(Working data Opens)
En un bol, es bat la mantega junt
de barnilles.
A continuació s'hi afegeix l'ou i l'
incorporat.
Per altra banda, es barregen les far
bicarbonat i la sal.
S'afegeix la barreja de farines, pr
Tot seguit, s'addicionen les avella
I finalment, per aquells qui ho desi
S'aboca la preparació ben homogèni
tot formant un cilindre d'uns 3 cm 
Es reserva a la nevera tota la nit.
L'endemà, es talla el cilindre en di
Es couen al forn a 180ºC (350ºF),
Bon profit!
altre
(Working data Closes)
(Working data Opens)
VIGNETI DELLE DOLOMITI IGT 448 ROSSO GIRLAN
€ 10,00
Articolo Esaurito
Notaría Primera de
(Working data Closes)
(Working data Opens)
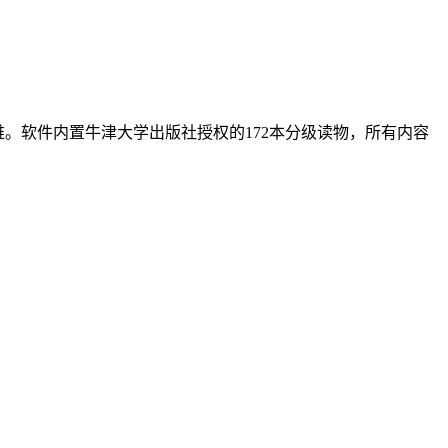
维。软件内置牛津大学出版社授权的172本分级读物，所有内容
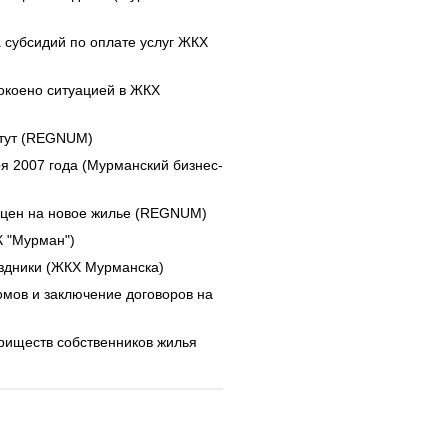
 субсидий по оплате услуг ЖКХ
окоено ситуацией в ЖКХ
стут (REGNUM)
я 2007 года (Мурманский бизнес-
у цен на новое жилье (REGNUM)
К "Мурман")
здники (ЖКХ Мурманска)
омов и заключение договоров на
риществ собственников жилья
(Working data Closes)
**About this task**
In the material above, which lines contain "REGNUM"? Copy each of them.

**Task result**
стут (REGNUM)
у цен на новое жилье (REGNUM)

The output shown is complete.